Norman looked in, saw nothing but an old bed and a closet with one lonely hanger. He caught the casing above the window and swung up. It was almost like being Tarzan. (Usually, Norman tended to identify himself with Tarzan rather than with the Lord-of-the-Jungle’s chimpanzee flunkies.) He caught the casing with his toes, pushed himself upwards until he could grasp the edge of the flat roof. One last heave and he was lying on that tar-and-gravel roofing material. In places where the tar had been worn away, someone had sprayed plastite, but more time had passed and that “miracle construction material” had deteriorated, too.
The roofs provided scant cover from observation. Fifty feet away; Norman saw the spidery black framework of a radio tower mounted on the roof of another building. It was in good repair; probably it was a government navigation beacon. Norman sneezed several times, violently. He crawled warily across the roof toward the tower. The buildings were separated by a two-foot alley which Norman easily swung across.
He arrived at the base of the tower. Its black plastic members gleamed waxily in the dull light. As with many structures built after 1980, Hydrocarbon Products Administration regulations dictated that it be constructed with materials deriving from the crippled petroleum and coal industries, Norman remembered. In any case, the intricate framework provided good camouflage. Norman settled himself among the girders and peered out across Marquette.
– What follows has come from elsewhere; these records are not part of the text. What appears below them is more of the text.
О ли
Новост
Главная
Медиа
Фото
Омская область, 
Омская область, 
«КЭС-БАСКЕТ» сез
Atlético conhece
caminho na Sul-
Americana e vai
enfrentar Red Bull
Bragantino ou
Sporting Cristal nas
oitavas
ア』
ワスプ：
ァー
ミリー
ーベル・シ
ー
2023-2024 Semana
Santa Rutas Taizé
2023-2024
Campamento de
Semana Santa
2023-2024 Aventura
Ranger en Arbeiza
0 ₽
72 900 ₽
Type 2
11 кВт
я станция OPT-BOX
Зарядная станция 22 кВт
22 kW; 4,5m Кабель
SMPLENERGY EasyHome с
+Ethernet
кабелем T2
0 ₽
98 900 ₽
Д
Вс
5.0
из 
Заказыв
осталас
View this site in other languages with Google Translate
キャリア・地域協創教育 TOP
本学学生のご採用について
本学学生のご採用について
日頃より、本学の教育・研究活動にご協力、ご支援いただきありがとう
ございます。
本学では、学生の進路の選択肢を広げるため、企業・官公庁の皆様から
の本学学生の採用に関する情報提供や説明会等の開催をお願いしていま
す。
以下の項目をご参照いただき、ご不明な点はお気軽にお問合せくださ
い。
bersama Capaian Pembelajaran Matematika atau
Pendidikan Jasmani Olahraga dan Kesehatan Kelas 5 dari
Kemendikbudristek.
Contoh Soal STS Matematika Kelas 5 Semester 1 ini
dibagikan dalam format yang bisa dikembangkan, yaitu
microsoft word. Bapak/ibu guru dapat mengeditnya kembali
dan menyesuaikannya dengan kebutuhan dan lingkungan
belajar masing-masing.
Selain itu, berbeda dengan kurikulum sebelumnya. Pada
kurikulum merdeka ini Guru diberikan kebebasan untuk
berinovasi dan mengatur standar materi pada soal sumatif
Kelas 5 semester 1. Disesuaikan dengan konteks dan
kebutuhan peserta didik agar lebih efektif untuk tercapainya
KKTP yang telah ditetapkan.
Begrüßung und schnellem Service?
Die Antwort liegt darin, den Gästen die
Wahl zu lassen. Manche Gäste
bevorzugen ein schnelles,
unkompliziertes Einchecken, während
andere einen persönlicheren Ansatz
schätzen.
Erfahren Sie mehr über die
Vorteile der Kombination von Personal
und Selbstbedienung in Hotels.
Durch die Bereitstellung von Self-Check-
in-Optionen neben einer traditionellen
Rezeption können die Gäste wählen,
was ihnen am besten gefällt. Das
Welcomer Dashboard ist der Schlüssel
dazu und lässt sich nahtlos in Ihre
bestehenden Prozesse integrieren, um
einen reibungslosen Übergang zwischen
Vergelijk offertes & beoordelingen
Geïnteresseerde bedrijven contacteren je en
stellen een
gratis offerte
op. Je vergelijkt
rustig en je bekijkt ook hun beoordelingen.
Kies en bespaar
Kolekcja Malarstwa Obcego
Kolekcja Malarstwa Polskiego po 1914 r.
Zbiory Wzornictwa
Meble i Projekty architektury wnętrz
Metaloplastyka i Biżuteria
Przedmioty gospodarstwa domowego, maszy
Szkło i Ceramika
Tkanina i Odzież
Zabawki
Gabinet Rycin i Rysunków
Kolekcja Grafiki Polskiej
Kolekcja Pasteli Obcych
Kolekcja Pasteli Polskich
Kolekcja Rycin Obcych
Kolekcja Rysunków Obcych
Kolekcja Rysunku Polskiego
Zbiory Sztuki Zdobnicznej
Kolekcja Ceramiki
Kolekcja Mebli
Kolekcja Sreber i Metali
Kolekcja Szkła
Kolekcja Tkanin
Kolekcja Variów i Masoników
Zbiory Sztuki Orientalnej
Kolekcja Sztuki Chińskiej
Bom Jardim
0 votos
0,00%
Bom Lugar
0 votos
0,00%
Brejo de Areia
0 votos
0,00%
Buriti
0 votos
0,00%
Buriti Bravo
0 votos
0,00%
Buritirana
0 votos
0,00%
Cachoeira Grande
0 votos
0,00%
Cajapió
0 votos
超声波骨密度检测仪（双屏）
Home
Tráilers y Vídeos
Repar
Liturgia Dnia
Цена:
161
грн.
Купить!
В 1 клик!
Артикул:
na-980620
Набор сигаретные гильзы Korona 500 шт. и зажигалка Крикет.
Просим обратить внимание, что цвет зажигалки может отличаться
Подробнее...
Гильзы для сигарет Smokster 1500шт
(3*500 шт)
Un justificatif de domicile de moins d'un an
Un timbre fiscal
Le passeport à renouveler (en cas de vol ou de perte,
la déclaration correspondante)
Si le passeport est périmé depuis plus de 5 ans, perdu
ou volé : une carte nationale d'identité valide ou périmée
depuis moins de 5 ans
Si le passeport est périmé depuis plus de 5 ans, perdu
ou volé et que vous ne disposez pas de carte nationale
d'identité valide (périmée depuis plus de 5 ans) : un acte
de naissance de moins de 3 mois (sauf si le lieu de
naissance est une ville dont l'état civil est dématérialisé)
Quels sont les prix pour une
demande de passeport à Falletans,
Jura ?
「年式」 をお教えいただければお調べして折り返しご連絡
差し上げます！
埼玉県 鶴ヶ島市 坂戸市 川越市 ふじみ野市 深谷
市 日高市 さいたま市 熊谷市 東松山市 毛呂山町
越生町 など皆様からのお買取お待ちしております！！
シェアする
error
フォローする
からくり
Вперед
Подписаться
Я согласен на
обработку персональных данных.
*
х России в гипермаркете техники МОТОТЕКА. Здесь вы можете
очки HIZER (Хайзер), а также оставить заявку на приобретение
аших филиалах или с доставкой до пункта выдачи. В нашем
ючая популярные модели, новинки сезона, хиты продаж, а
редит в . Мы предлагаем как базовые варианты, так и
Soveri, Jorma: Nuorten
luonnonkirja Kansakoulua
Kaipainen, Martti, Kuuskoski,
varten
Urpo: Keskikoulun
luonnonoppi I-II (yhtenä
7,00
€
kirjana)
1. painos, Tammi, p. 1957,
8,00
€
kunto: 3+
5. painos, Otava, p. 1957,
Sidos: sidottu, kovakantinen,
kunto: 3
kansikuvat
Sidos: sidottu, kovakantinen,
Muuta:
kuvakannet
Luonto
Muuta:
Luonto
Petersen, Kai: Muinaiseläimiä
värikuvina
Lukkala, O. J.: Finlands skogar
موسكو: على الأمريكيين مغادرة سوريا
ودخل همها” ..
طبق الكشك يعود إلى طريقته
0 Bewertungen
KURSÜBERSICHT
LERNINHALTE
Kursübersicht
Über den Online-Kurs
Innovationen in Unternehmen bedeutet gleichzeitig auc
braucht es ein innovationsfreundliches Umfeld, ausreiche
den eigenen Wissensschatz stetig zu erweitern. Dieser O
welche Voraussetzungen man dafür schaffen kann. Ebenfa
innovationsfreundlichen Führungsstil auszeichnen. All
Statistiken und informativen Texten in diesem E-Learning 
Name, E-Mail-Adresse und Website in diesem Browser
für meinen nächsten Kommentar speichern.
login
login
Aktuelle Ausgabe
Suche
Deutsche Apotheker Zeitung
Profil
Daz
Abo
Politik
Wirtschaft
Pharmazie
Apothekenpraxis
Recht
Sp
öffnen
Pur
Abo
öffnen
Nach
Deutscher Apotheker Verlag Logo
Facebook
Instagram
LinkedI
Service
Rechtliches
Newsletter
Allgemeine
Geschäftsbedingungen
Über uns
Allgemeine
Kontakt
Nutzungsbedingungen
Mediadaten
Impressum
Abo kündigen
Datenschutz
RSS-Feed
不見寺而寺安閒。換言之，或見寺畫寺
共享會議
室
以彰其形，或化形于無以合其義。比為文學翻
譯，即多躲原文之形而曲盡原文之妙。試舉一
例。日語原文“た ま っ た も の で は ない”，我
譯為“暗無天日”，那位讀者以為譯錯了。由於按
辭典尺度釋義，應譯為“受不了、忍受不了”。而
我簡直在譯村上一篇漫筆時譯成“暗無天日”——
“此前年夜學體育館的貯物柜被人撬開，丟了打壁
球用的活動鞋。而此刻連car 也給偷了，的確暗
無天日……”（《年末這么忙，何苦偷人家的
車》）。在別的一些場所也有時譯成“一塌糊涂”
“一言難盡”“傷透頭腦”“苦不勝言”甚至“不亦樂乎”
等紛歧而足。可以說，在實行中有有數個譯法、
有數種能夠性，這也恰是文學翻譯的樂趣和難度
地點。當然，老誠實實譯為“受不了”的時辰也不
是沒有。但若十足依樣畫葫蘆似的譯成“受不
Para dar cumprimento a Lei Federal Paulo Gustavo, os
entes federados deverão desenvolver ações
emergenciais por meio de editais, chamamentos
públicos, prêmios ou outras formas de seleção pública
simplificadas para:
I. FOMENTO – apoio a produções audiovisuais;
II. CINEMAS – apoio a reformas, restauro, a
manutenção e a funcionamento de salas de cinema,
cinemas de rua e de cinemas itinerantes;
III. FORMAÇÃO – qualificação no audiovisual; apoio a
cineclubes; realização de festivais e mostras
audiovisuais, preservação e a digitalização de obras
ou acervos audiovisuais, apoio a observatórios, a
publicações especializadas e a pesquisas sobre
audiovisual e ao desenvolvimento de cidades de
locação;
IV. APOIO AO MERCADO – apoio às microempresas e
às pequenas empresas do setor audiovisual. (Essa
THERE WERE HUNDREDS OF THEM! IN THE DISTANCE, TINY FIGURES IN Allservice green were walking through the streets, inspecting each building. Troop carriers and airtanks hung above them. Other airtanks patrolled some arbitrary perimeter about the city and bay. Norman recognized the setup as one of the standard formations for encirclement and detection of hostile forces. With confident foreknowledge he looked up and examined the sky above him. Every few seconds a buckrogers fell out of the apparently empty grayness. After a free fall of five thousand feet, the airborne infantrymen hit their jets just two or three hundred feet above the city. Already, more than twenty of them were posted over the various intersections.
The chimpanzee squinted, trying to get a clearer view of the nearest buckrogers. Images seen through the air behind and below the soldier seemed to waver. This and a faint screaming sound was the only indication of the superheated air shot from the Bender powered thermal element in the soldier’s backpack. The infantryman’s shoulders seemed
lopsided. On more careful inspection Norman recognized that this was due to a GE fifty-thousand line reconnaissance camera strapped to the soldier’s upper arm and shoulder. The camera’s eight-inch lens gaped blackly as the soldier turned (rotated?) in the chimp’s direction.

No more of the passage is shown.